Once safely ensconced in a safe home, humans could specialize and multitask. With the exception of the occasional natural disaster like plague or famine, or societal disasters like war, humans launched the course of infinite growth and acquisitiveness that is the chief characteristic of the species in society.

Curiously complementing this discussion is Kazi K. Ashraf’s book The Hermit’s Hut: Architecture and Asceticism in Ancient India, which shows that the concept of home as the primordial bastion of reproduction and survival evolved into the bastion of family life and safeguarding of material well-being. However, this foundational structure of society was challenged in ancient India by the late Vedic era ascetic movements rejecting the primacy of the role of the home. With this rejection — to parallel Heinrich’s discussion — is rejection of reproduction and subordination to the group survival instinct. In short, the hermit, or hermit-ascetic, represents the rejection of the concept of home, a radical metaphysical and psychological mindset but not novel in the evolutionary history of homo sapiens.

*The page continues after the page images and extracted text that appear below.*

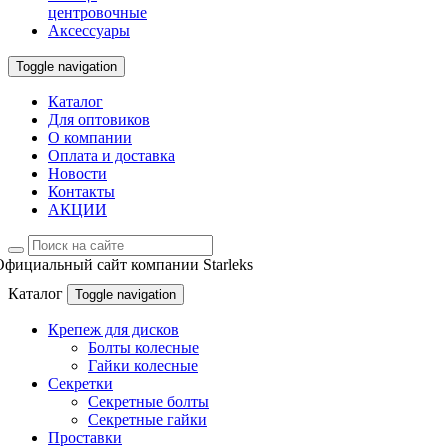
центровочные
Аксессуары
Toggle navigation
Каталог
Для оптовиков
О компании
Оплата и доставка
Новости
Контакты
АКЦИИ
Официальный сайт компании Starleks
Каталог
Toggle navigation
Крепеж для дисков
Болты колесные
Гайки колесные
Секретки
Секретные болты
Секретные гайки
Проставки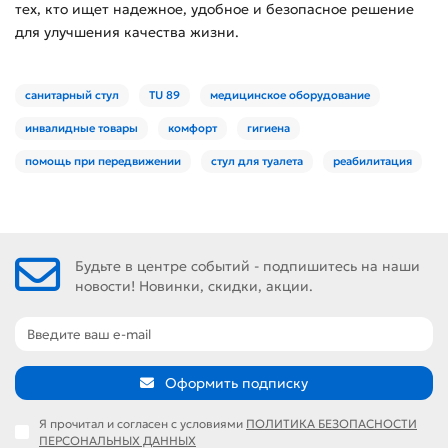
тех, кто ищет надежное, удобное и безопасное решение
для улучшения качества жизни.
санитарный стул
TU 89
медицинское оборудование
инвалидные товары
комфорт
гигиена
помощь при передвижении
стул для туалета
реабилитация
Будьте в центре событий - подпишитесь на наши
новости! Новинки, скидки, акции.
Оформить подписку
Я прочитал и согласен с условиями
ПОЛИТИКА БЕЗОПАСНОСТИ
ПЕРСОНАЛЬНЫХ ДАННЫХ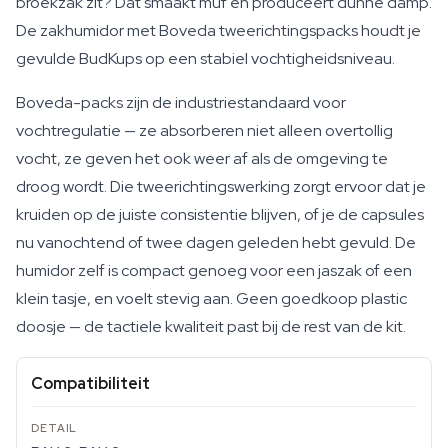
broekzak zit? Dat smaakt muf en produceert dunne damp.
De zakhumidor met Boveda tweerichtingspacks houdt je
gevulde BudKups op een stabiel vochtigheidsniveau.
Boveda-packs zijn de industriestandaard voor
vochtregulatie — ze absorberen niet alleen overtollig
vocht, ze geven het ook weer af als de omgeving te
droog wordt. Die tweerichtingswerking zorgt ervoor dat je
kruiden op de juiste consistentie blijven, of je de capsules
nu vanochtend of twee dagen geleden hebt gevuld. De
humidor zelf is compact genoeg voor een jaszak of een
klein tasje, en voelt stevig aan. Geen goedkoop plastic
doosje — de tactiele kwaliteit past bij de rest van de kit.
Compatibiliteit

The hermit’s reversion to primitiveness and makeshift shelter is akin to solitary animals, for as Heinrich demonstrates, nest-building and home-creation is the product of reproductive behavior, in turn the expression of the survival instinct. The hermit of this era reverts to dwelling in caves, in huts, under trees — not unlike solitary (versus gregarious, let alone eusocial) animals.

Divergent disciplines — biology, architecture, sociology — suggest the depths that an anthropology of solitude and eremitism needs. Ancient India provides an excellent model because the IndoEuropeans who swept eastward from Europe, to be known as Aryans in India, established a religion of sky gods and animal sacrifice not unlike other nomadic peoples, such as the Hebrews. Fire was at the heart of the Aryan ritual, deriving in part from the necessity of sacrifice, but ultimately expressive of a deity form. Scripture (in this case the Rig Veda) became the intellectual expression of that peoples’ religion and the source of social codes and stratification. Here, too, are analogies with the founding religion of the Western world, with scriptures, social codes, and a priesthood equivalent of Brahmins.

Finally, the lateVedic era, of the Upanishads and the rise of eremitism and asceticism culminating in multiple contemporary ascetic groups (especially Hindu sadhus, Jains, and Buddhists), represents what Gavin Flood has called the “internalization of tradition.” The fire of the external ritual became the spiritual fire within, what the historical Jesus intended in teaching that the kingdom of God is within the self. In this train of thought, the kingdom of God is not with the temple-worshipers. It is not unlike the view of the Indian hermit-ascetics who argued that the kingdom of God was not in the Brahmin’s temples.

All the implications for what we consider home and society, versus solitude, dwellings, simplicity, and disengagement, are resting at the core of a deep anthropology of eremitism.